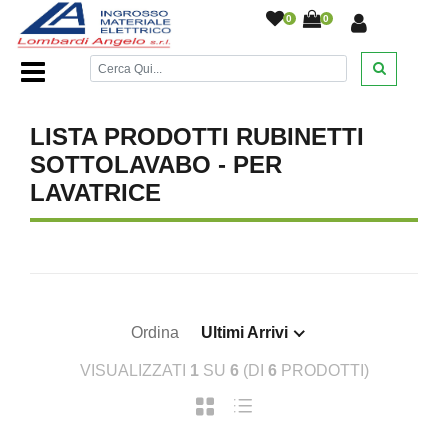
0
0
Home Page
/
DESANTIS
/
/
/
/
LISTA PRODOTTI RUBINETTI
SOTTOLAVABO - PER
LAVATRICE
Ordina
Ultimi Arrivi
VISUALIZZATI
1
SU
6
(DI
6
PRODOTTI)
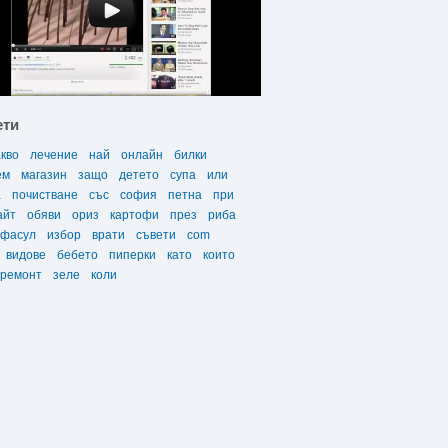
ети
акво
лечение
най
онлайн
билки
ем
магазин
защо
детето
супа
или
а
почистване
със
софия
петна
при
айт
обяви
ориз
картофи
през
риба
фасул
избор
врати
съвети
com
видове
бебето
пиперки
като
които
ремонт
зеле
коли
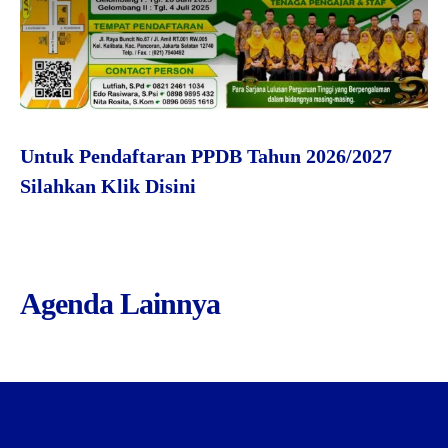
Siswa
Untuk Pendaftaran PPDB Tahun 2026/2027
Silahkan Klik Disini
Agenda Lainnya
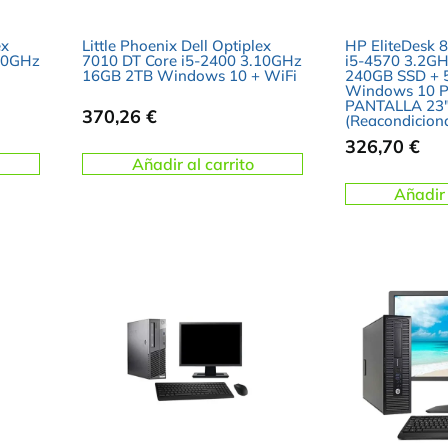
ex
Little Phoenix Dell Optiplex
HP EliteDesk 8
.10GHz
7010 DT Core i5-2400 3.10GHz
i5-4570 3.2G
16GB 2TB Windows 10 + WiFi
240GB SSD +
Windows 10 Pr
PANTALLA 23
370,26
€
(Reacondicion
326,70
€
Añadir al carrito
Añadir 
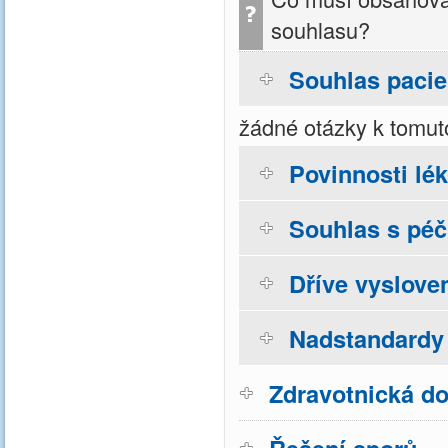
souhlasu?
Souhlas pacie
žádné otázky k tomut
Povinnosti lé
Souhlas s péčí
Dříve vyslove
Nadstandardy 
Zdravotnická do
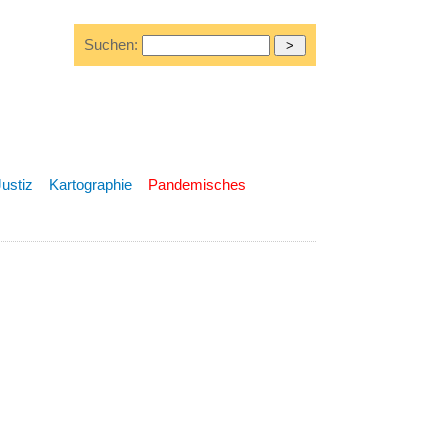
Suchen:
Justiz
Kartographie
Pandemisches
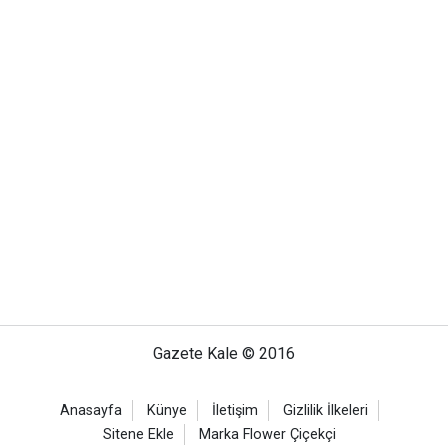
Gazete Kale © 2016
Anasayfa
Künye
İletişim
Gizlilik İlkeleri
Sitene Ekle
Marka Flower Çiçekçi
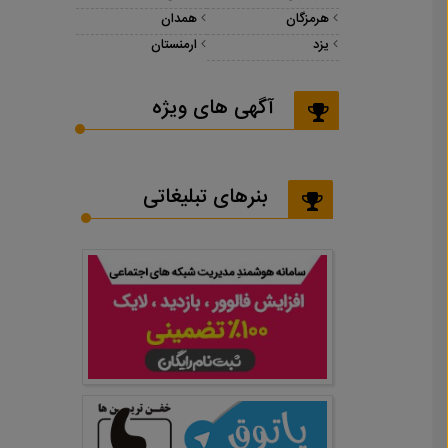
هرمزگان
همدان
یزد
ارمنستان
آگهی های ویژه
بنرهای تبلیغاتی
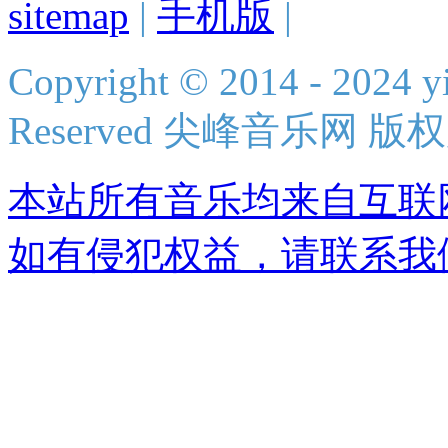
sitemap
|
手机版
|
Copyright © 2014 - 2024 yi
Reserved 尖峰音乐网 版
本站所有音乐均来自互联
如有侵犯权益，请联系我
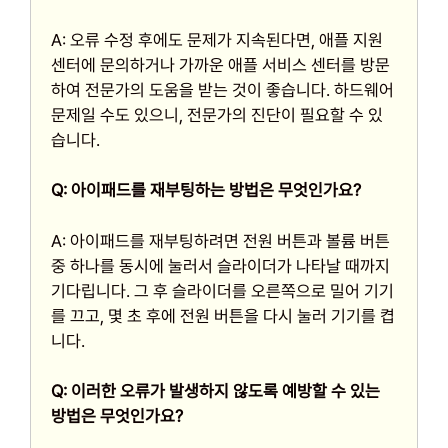
A: 오류 수정 후에도 문제가 지속된다면, 애플 지원
센터에 문의하거나 가까운 애플 서비스 센터를 방문
하여 전문가의 도움을 받는 것이 좋습니다. 하드웨어
문제일 수도 있으니, 전문가의 진단이 필요할 수 있
습니다.
Q: 아이패드를 재부팅하는 방법은 무엇인가요?
A: 아이패드를 재부팅하려면 전원 버튼과 볼륨 버튼
중 하나를 동시에 눌러서 슬라이더가 나타날 때까지
기다립니다. 그 후 슬라이더를 오른쪽으로 밀어 기기
를 끄고, 몇 초 후에 전원 버튼을 다시 눌러 기기를 켭
니다.
Q: 이러한 오류가 발생하지 않도록 예방할 수 있는
방법은 무엇인가요?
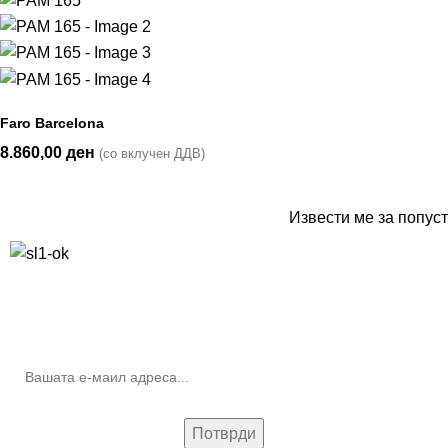
Faro Barcelona
8.860,00
ден
(со вклучен ДДВ)
Извести ме за попуст
10% попуст на прва нарачка за запишување на билтенот
(Newsletter)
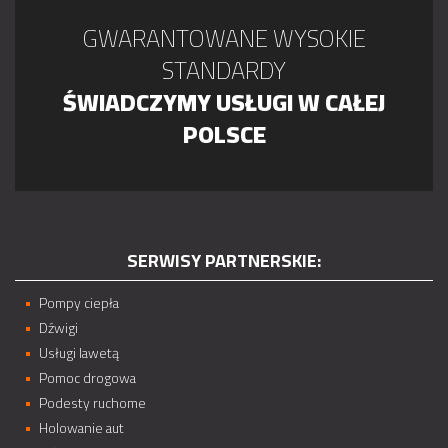
GWARANTOWANE WYSOKIE
STANDARDY
ŚWIADCZYMY USŁUGI W CAŁEJ
POLSCE
SERWISY PARTNERSKIE:
Pompy ciepła
Dźwigi
Usługi lawetą
Pomoc drogowa
Podesty ruchome
Holowanie aut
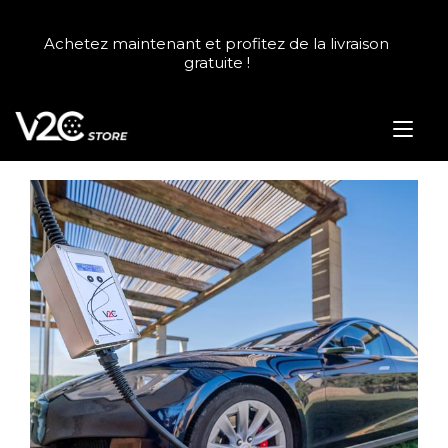
Skip
to
Achetez maintenant et profitez de la livraison
content
gratuite !
Tog
nav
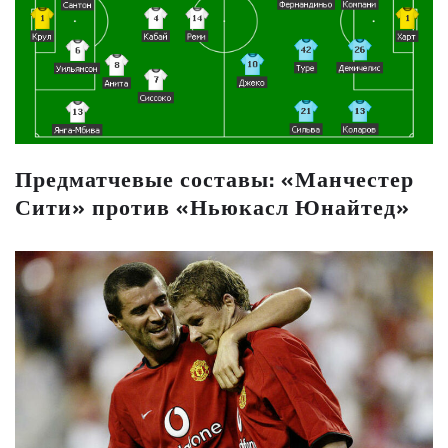
Предматчевые составы: «Манчестер
Сити» против «Ньюкасл Юнайтед»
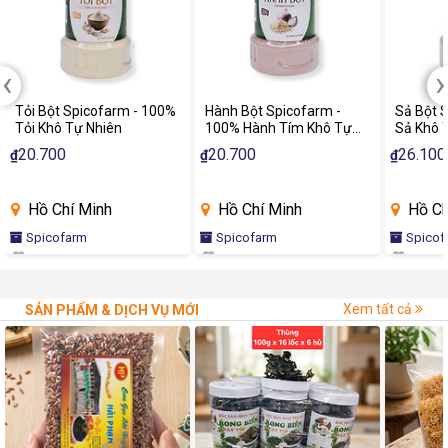
‹
›
Tỏi Bột Spicofarm - 100%
Hành Bột Spicofarm -
Sả Bột S
Tỏi Khô Tự Nhiên
100% Hành Tím Khô Tự
Sả Khô T
Nhiên
20.700
20.700
26.100
₫
₫
₫
Hồ Chí Minh
Hồ Chí Minh
Hồ Ch
Spicofarm
Spicofarm
Spicof
Xem tất cả
SẢN PHẨM & DỊCH VỤ MỚI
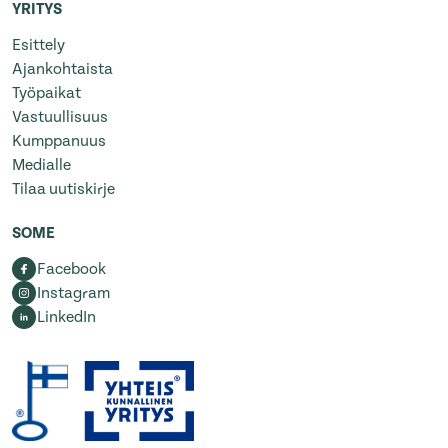
YRITYS
Esittely
Ajankohtaista
Työpaikat
Vastuullisuus
Kumppanuus
Medialle
Tilaa uutiskirje
SOME
Facebook
Instagram
LinkedIn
□ □ □ □ □ □ □
_YOUR ASSIGNMENT_. Whenever a line of the material above contains the string "Spicofarm", copy that line out.

_EXERCISE RESPONSE_.
Tỏi Bột Spicofarm - 100%
Hành Bột Spicofarm -
Spicofarm
Spicofarm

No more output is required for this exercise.